133. Effect of Differential Reinforcement on Creative Responding Among College Students
Area: TPC; Domain: Basic Research
SHANNON GARCIA (Central Missouri State University), Duane A. Lundervold (Central Missouri State University)
Abstract: Effect of differential reinforcement of creative behavior among college age adults was examined. Overall, past research supports the finding that extrinsic (externally delivered) reinforcers increases creative responding and minimally affects intrinsic motivation. However, most research has been conducted with young children. Twenty college age students were randomly assigned to a differential reinforcement (DRE) or a control (C) condition. DRE group received one 10- minute training session. Participants were instructed to describe creative uses for 10 common objects with contingent praise for divergent responding. At post training assessment, all participants were instructed to draw pictures using circles as the main part of the drawing. A creativity score was calculated by assigning a scored equal to the frequency of the drawing in the sample of drawings. Results indicated DRE had significantly higher mean creativity scores than the C condition (p = .01). Data support past research regarding effect of differential reinforcement on creative behavior. Limitations to the study include small sample size, use of an arbitrary task and lack of assessment of intrinsic motivation. Research evaluating the effect of external differential reinforcement procedures on college students' intrinsic motivation and creative responding using more functional tasks is needed.
134. Dog Eat Dog: The Use of Clicker Training to Decrease High-Intensity, Low-Frequency Canine Aggression
Area: TPC; Domain: Applied Research
JONATHAN A. WORCESTER (University of South Florida), Michelle Duda (University of South Florida)

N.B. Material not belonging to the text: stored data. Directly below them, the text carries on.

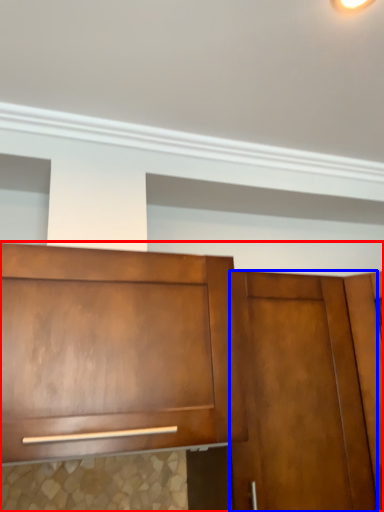 Question: Which object appears farthest to the camera in this image, cabinetry (highlighted by a red box) or door (highlighted by a blue box)?

Choices:
 (A) cabinetry
 (B) door

Answer: (B) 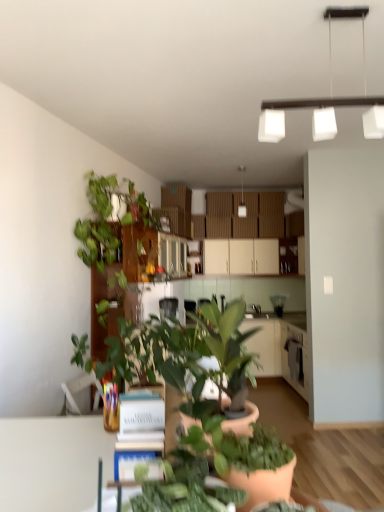 Question: Do you think green leafy plant at left, which ranks as the 1th houseplant in back-to-front order, is within white matte book at center, or outside of it?

Choices:
 (A) inside
 (B) outside

Answer: (B)

Question: Based on their sizes in the image, would you say green leafy plant at left, placed as the third houseplant when sorted from front to back, is bigger or smaller than white matte book at center?

Choices:
 (A) big
 (B) small

Answer: (A)

Question: Considering the real-world distances, which object is farthest from the white matte cabinet at center?

Choices:
 (A) green matte plant at center, the second houseplant viewed from the right
 (B) white matte book at center
 (C) green matte plant at center, which is the 1th houseplant from right to left
 (D) green leafy plant at left, placed as the third houseplant when sorted from front to back

Answer: (C)

Question: Estimate the real-world distances between objects in this image. Which object is farther from the green leafy plant at left, which is the third houseplant from right to left?

Choices:
 (A) white matte cabinet at center
 (B) green matte plant at center, arranged as the second houseplant when viewed from the back
 (C) green matte plant at center, the 3th houseplant when ordered from back to front
 (D) white matte book at center

Answer: (C) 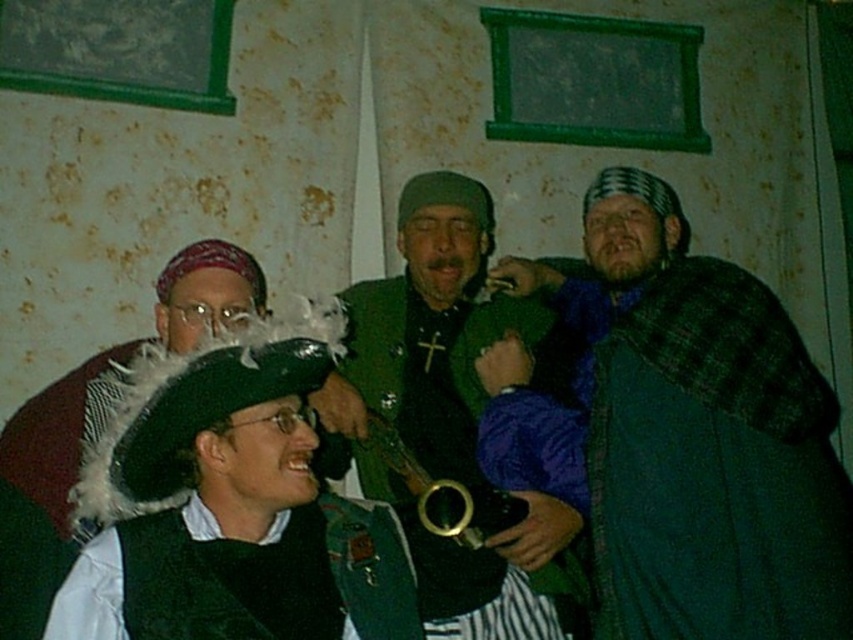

Abstract: Clicker training (Pryor, 1984) is a form of non-coercive training based on operant conditioning principles. Using a simple mechanical device to mark a behavior simultaneously paired with the presentation of a reinforcing stimulus, clicker training has been used to shape, extinguish, and/or reinforce new behaviors in a variety of domestic, farm, and wild animal species. The purpose of this poster presentation is to provide a data-based illustration of clicker training used with an owner and two dogs of similar size and weight. Within canine species, several types of aggression exist, including fear, predatory, and dominance aggression, each with different topographies and antecendent/consequence conditions (Polsky, 1983). Antecedent-behavior-consequence analyses confirmed that one dog engaged in highly intense biting directed toward the other dog on occasions when the two simultaneously approached or were approached by other dogs. Based on the hypothesis that the dog’s aggression served the function of dominance, a differential reinforcement of incompatible behavior procedure (DRI) was used to teach the dog to come to its owner instead of attacking the other dog. Data confirmed that the clicker training procedure successfully extinguished occurrences of aggression and shaped a prosocial replacement behavior within this context (i.e., coming to its owner).